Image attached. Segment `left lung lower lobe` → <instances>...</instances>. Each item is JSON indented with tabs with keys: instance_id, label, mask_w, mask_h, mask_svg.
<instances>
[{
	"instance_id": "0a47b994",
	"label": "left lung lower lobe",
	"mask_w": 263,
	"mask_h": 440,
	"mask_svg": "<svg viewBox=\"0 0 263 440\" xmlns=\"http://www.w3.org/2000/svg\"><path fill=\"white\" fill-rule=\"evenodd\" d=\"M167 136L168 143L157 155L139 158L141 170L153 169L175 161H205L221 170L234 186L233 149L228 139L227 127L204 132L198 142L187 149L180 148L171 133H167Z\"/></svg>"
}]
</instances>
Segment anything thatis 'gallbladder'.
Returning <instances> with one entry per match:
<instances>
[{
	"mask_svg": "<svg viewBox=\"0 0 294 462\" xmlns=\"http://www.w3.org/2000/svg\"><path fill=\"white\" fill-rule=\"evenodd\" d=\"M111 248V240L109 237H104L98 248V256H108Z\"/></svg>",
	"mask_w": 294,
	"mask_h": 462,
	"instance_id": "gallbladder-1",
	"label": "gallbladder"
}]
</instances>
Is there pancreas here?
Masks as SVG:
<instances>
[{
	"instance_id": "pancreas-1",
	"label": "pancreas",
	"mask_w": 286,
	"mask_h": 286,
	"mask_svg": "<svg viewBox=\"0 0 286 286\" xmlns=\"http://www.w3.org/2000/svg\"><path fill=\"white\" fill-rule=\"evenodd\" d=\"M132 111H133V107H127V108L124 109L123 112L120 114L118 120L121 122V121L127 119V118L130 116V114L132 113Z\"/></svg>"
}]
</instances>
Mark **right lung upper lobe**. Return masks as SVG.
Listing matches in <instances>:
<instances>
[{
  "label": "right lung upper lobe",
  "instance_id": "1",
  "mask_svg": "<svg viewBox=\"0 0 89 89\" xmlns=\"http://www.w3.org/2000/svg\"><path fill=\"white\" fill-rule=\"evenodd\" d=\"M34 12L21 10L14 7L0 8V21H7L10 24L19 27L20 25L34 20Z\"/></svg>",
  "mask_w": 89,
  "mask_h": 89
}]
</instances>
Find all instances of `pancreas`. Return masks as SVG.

* [What to produce] All entries are to be output exactly as they stand.

* [Solution to this problem]
Image attached. Segment `left lung lower lobe` → <instances>...</instances>. Each item is JSON indented with tabs with keys: instance_id, label, mask_w, mask_h, mask_svg.
<instances>
[{
	"instance_id": "0a47b994",
	"label": "left lung lower lobe",
	"mask_w": 263,
	"mask_h": 440,
	"mask_svg": "<svg viewBox=\"0 0 263 440\" xmlns=\"http://www.w3.org/2000/svg\"><path fill=\"white\" fill-rule=\"evenodd\" d=\"M167 136L168 143L157 155L139 158L141 170L153 169L175 161H205L221 170L234 186L233 149L228 139L227 127L204 132L198 142L187 149L180 148L171 133H167Z\"/></svg>"
}]
</instances>
Segment anything thatis 'gallbladder'.
Returning <instances> with one entry per match:
<instances>
[{
	"mask_svg": "<svg viewBox=\"0 0 294 462\" xmlns=\"http://www.w3.org/2000/svg\"><path fill=\"white\" fill-rule=\"evenodd\" d=\"M111 248V240L109 237H104L98 248V256H108Z\"/></svg>",
	"mask_w": 294,
	"mask_h": 462,
	"instance_id": "gallbladder-1",
	"label": "gallbladder"
}]
</instances>
Is there pancreas here?
Masks as SVG:
<instances>
[{
	"instance_id": "pancreas-1",
	"label": "pancreas",
	"mask_w": 286,
	"mask_h": 286,
	"mask_svg": "<svg viewBox=\"0 0 286 286\" xmlns=\"http://www.w3.org/2000/svg\"><path fill=\"white\" fill-rule=\"evenodd\" d=\"M132 111H133V107H127V108L124 109L123 112L120 114L118 120L121 122V121L127 119V118L130 116V114L132 113Z\"/></svg>"
}]
</instances>
Mark **right lung upper lobe**. Return masks as SVG.
Listing matches in <instances>:
<instances>
[{
  "label": "right lung upper lobe",
  "instance_id": "1",
  "mask_svg": "<svg viewBox=\"0 0 89 89\" xmlns=\"http://www.w3.org/2000/svg\"><path fill=\"white\" fill-rule=\"evenodd\" d=\"M34 12L21 10L14 7L0 8V21H7L10 24L19 27L20 25L34 20Z\"/></svg>",
  "mask_w": 89,
  "mask_h": 89
}]
</instances>
Find all instances of `pancreas`. Return masks as SVG.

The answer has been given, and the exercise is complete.